Las muestras de mujeres yo las camino de a poquito, sin prisas, mirando de verdad cada obra: las increpo, las cuestiono, a ellas y al entorno en que fueron producidas. Será deformación profesional, pero intento comprenderlas en el contexto donde nacieron y en el que existen, que no siempre es el mismo. Nos enseñaron que la Historia del Arte se contaba a través de piezas hechas por hombres, y todavía en la actualidad los porcentajes hablan por sí solos. Sin embargo, las artistas existen y resisten, lo han hecho siempre.
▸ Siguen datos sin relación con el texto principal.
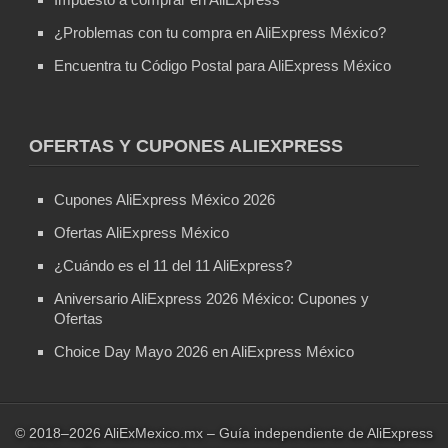
¿Problemas con tu compra en AliExpress México?
Encuentra tu Código Postal para AliExpress México
OFERTAS Y CUPONES ALIEXPRESS
Cupones AliExpress México 2026
Ofertas AliExpress México
¿Cuándo es el 11 del 11 AliExpress?
Aniversario AliExpress 2026 México: Cupones y
Ofertas
Choice Day Mayo 2026 en AliExpress México
© 2018–2026 AliExMexico.mx – Guía independiente de AliExpress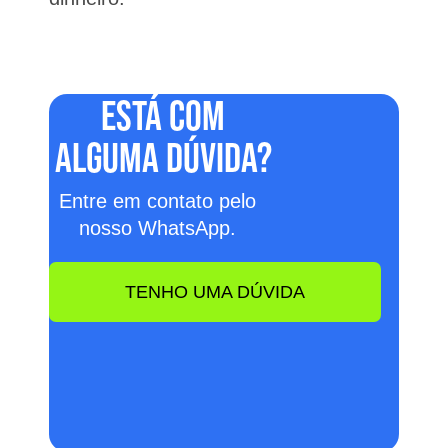
ESTÁ COM
ALGUMA DÚVIDA?
Entre em contato pelo
nosso WhatsApp.
TENHO UMA DÚVIDA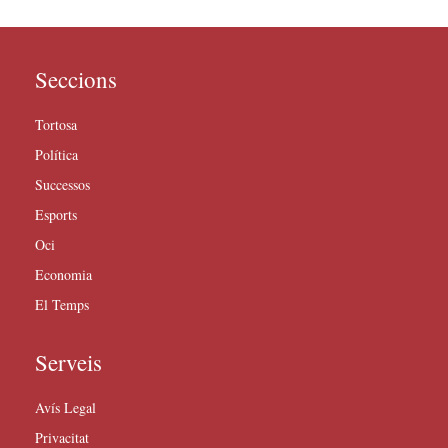
Seccions
Tortosa
Política
Successos
Esports
Oci
Economia
El Temps
Serveis
Avís Legal
Privacitat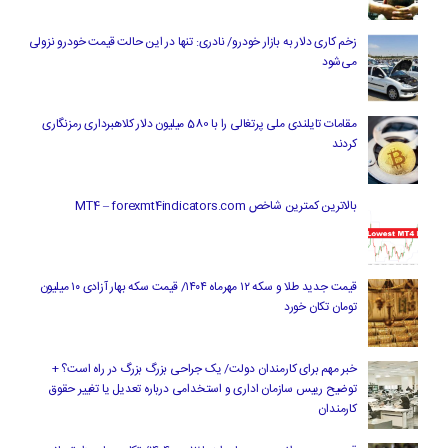
زخم کاری دلار به بازار خودرو/ نادری: تنها در این حالت قیمت خودرو نزولی
می‌شود
مقامات تایلندی ملی پرتغالی را با 580 میلیون دلار کلاهبرداری رمزنگاری
کردند
بالاترین کمترین شاخص MT4 – forexmt4indicators.com
قیمت جدید طلا و سکه ۱۲ مهرماه ۱۴۰۴/ قیمت سکه بهار آزادی ۱۰ میلیون
تومان تکان خورد
خبر مهم برای کارمندان دولت/ یک جراحی بزرگ بزرگ در راه است؟ +
توضیح رییس سازمان اداری و استخدامی درباره تعدیل یا تغییر حقوق
کارمندان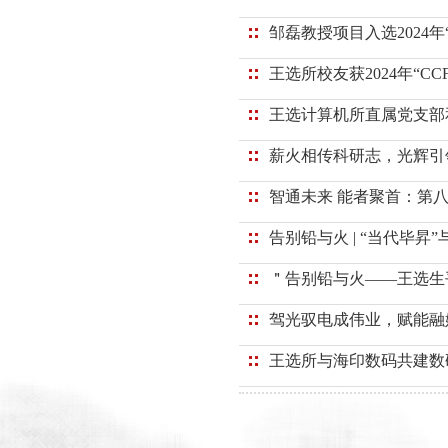
邹磊教授项目入选2024年
王选所校友获2024年“C
王选计算机所直属党支部
薪火相传科研志，光辉引
智通未来 能者聚首：第
告别铅与火 | “当代毕昇”与
＂告别铅与火——王选生
驾光驭电成伟业，赋能融媒
王选所与海印数码共建数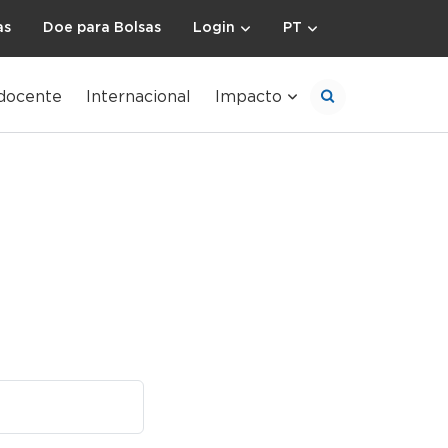
as
Doe para Bolsas
Login
PT
docente
Internacional
Impacto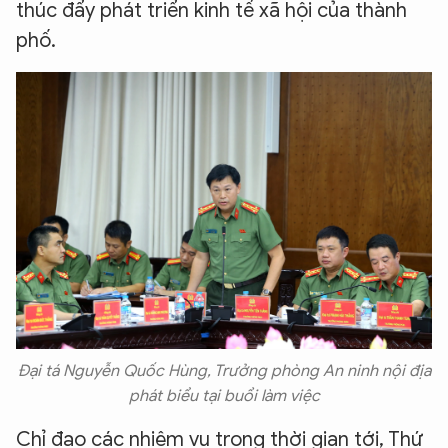
thúc đẩy phát triển kinh tế xã hội của thành
phố.
Đại tá Nguyễn Quốc Hùng, Trưởng phòng An ninh nội địa
phát biểu tại buổi làm việc
Chỉ đạo các nhiệm vụ trong thời gian tới, Thứ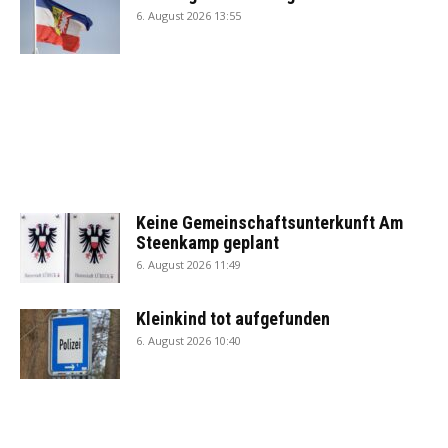
6. August 2026 13:55
Keine Gemeinschaftsunterkunft Am
Steenkamp geplant
6. August 2026 11:49
Kleinkind tot aufgefunden
6. August 2026 10:40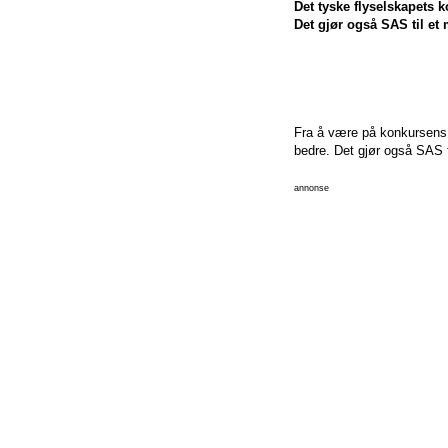
Det tyske flyselskapets
Det gjør også SAS til et
Fra å være på konkursens r
bedre. Det gjør også SAS t
annonse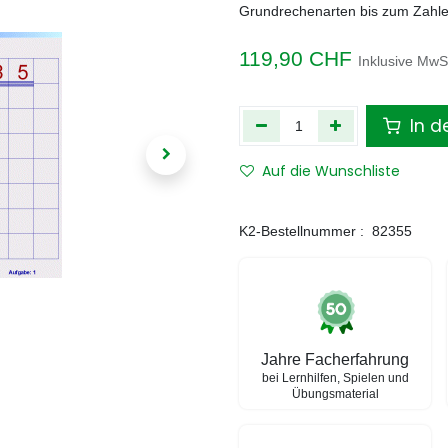
Grundrechenarten bis zum Zahle
119,90
CHF
Inklusive MwS
In d
Auf die Wunschliste
K2-Bestellnummer :
82355
Jahre Facherfahrung
bei Lernhilfen, Spielen und
Übungsmaterial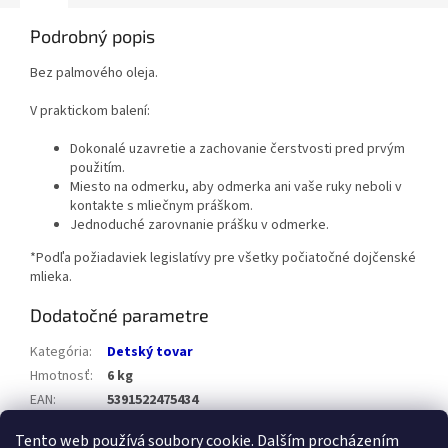
Podrobný popis
Bez palmového oleja.
V praktickom balení:
Dokonalé uzavretie a zachovanie čerstvosti pred prvým
použitím.
Miesto na odmerku, aby odmerka ani vaše ruky neboli v
kontakte s mliečnym práškom.
Jednoduché zarovnanie prášku v odmerke.
*Podľa požiadaviek legislatívy pre všetky počiatočné dojčenské
mlieka.
Dodatočné parametre
Kategória
:
Detský tovar
Hmotnosť
:
6 kg
EAN
:
5391522475434
Položka bola vypredaná…
Tento web používá soubory cookie. Dalším procházením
Y sus maneras de mirar no son del todo ajenas a su época ni a los discursos establecidos, sino que muchas veces se acomodan en ellos de manera natural, tal y como lo hacen los de sus contemporáneos masculinos. Claro que hablan de “otras cosas”, somos esencialmente diferentes, pero esas “otras cosas” también forman parte de la historia. Me atrevo a asegurar que, como hiciera Maria Gimeno en su bellísimo performance llamado Queridas viejas. Editando a Gombrich, en la Historia del Arte sigue faltando precisamente la perspectiva femenina, que es otra manera de mirar.
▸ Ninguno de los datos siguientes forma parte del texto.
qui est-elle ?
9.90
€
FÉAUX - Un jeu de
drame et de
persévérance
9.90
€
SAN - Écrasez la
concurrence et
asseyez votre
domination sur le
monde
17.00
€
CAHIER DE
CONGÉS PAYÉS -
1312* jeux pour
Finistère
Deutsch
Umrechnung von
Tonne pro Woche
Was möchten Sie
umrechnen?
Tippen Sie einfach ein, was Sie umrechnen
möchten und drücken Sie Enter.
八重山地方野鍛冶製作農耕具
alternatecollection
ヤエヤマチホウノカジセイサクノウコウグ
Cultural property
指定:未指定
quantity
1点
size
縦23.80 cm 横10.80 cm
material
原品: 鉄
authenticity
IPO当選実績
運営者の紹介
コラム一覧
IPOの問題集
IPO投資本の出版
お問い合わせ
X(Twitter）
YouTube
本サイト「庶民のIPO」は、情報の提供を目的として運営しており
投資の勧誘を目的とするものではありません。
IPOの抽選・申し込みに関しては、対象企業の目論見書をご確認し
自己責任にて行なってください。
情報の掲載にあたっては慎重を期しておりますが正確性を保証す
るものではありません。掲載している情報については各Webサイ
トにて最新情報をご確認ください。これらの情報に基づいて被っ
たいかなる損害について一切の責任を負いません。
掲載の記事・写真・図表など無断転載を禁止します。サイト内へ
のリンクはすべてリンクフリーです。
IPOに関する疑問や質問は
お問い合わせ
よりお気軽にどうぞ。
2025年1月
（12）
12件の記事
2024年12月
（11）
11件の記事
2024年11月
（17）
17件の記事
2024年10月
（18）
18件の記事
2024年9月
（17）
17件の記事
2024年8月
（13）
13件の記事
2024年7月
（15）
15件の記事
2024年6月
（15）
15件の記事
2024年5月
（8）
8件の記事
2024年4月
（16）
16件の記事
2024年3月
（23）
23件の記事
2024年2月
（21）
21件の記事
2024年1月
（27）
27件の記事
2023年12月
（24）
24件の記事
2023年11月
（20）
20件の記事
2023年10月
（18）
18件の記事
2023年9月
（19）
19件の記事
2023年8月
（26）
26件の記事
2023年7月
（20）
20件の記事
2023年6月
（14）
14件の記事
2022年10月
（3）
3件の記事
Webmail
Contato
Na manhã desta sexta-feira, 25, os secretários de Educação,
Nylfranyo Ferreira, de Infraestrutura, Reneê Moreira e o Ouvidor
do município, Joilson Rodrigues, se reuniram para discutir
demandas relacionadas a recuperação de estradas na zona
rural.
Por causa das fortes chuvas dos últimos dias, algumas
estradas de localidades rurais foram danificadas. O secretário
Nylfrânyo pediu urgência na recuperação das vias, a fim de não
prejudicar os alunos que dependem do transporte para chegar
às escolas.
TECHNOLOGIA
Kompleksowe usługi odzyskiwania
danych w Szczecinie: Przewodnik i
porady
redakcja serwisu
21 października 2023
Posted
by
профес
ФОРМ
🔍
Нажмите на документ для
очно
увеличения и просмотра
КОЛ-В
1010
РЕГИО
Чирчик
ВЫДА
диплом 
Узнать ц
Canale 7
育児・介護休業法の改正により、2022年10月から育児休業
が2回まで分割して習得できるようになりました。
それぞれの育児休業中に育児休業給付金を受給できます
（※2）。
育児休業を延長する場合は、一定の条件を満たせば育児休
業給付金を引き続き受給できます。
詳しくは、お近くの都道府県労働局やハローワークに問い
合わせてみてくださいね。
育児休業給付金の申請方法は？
Por eso agradezco también que se intente que el discurso de una exposición como esta sea cuestionador, como dice el texto de sala, respecto a la estructura patriarcal en que el mundo existe. Y aunque no creo que esta muestra tenga una particular crítica, sí es bella y eso ya es mucho viendo lo que vemos cada día, y creo que se va encaminando el discurso hacia el análisis y la confrontación; hacia colocar, incluso a las artistas más antiguas, en un espacio de revisión y salvamento, por decirlo de alguna manera. Y eso me devuelve un poco del optimismo que ya creía desaparecido.
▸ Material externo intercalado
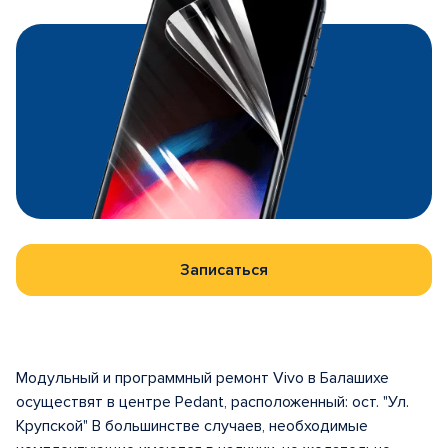
Записаться
Модульный и программный ремонт Vivo в Балашихе
осуществят в центрe Pedant, расположенный: ост. "Ул.
Крупской" В большинстве случаев, необходимые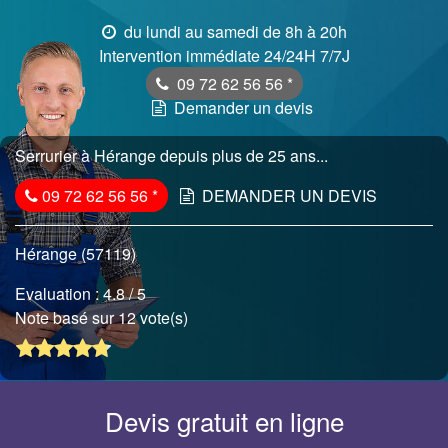
du lundi au samedi de 8h à 20h
Intervention immédiate 24/24H 7/7J
09 72 62 56 56
*
Demander un devis
Serrurier à Hérange depuis plus de 25 ans...
09 72 62 56 56
*
DEMANDER UN DEVIS
Hérange (57119)
Evaluation :
4.8
/ 5
Note basé sur 12 vote(s)
Devis gratuit en ligne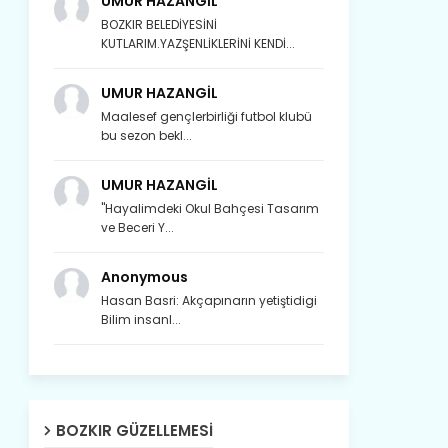
UMUR HAZANGİL
BOZKIR BELEDİYESİNİ
KUTLARIM.YAZŞENLİKLERİNİ KENDİ...
UMUR HAZANGİL
Maalesef gençlerbirliği futbol klubü
bu sezon bekl...
UMUR HAZANGİL
"Hayalimdeki Okul Bahçesi Tasarım
ve Beceri Y...
Anonymous
Hasan Basri: Akçapınarın yetiştidigi
Bilim insanl...
Son yıllarda orda yok artık ağlayan,
BOZKIR GÜZELLEMESI
Çat değişti, şimdi gülüyor Çağlayan.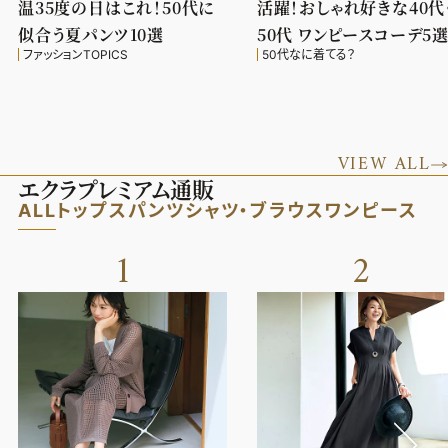
温35度の日はこれ！50代に
活躍！おしゃれ好きな40代
似合う夏パンツ10選
50代 ワンピースコーデ5
ファッションTOPICS
50代なに着てる？
VIEW ALL
エクラプレミアム通販
ALL
トップス
パンツ
シャツ・ブラウス
ワンピース
1
2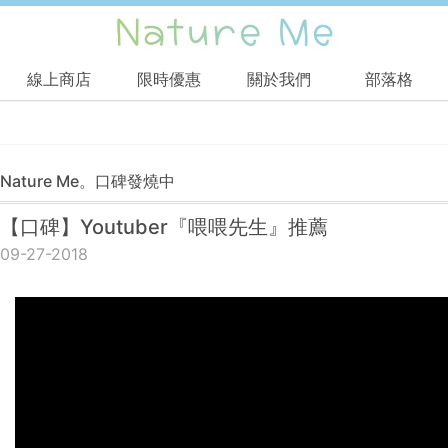
線上商店
限時優惠
關於我們
部落格
Nature Me。口碑發燒中
【口碑】Youtuber『喂喂先生』推薦
09-27-2018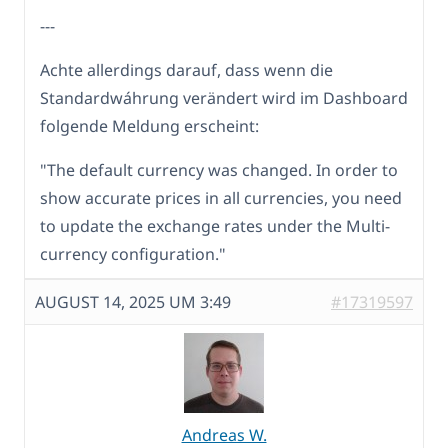
---
Achte allerdings darauf, dass wenn die
Standardwáhrung verändert wird im Dashboard
folgende Meldung erscheint:
"The default currency was changed. In order to
show accurate prices in all currencies, you need
to update the exchange rates under the Multi-
currency configuration."
AUGUST 14, 2025 UM 3:49
#17319597
Andreas W.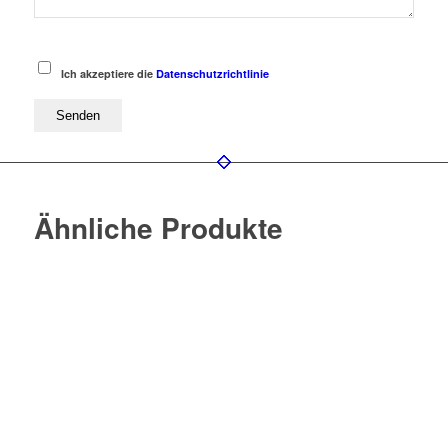
Ich akzeptiere die
Datenschutzrichtlinie
Ähnliche Produkte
“La jaula se ha vuelto pájaro”, decía Alejandra Pizarnik en unos de sus poemas más bellos. Y así se llamó mi tesis de maestría, porque Olga Costa me enseñó que no hacen falta grandes gestos para dejar una mirada marcada en un fragmento del tiempo. Su casa de La Pastita es una lección de arte. Una lección propia, porque aun cuando en esa casa convivían dos pintores inmensos, Olga estaba casada con el muralista mexicano José Chávez Morado, todo allí, aún en la actualidad, es pájaro y no jaula. Y Olga sigue allí, aunque yo ya no pueda fotografiarla.
Presencia infinita. Ficciones de la modernidad se exhibe en la Sala C del Museo de Arte Moderno desde el 5 de septiembre de 2024.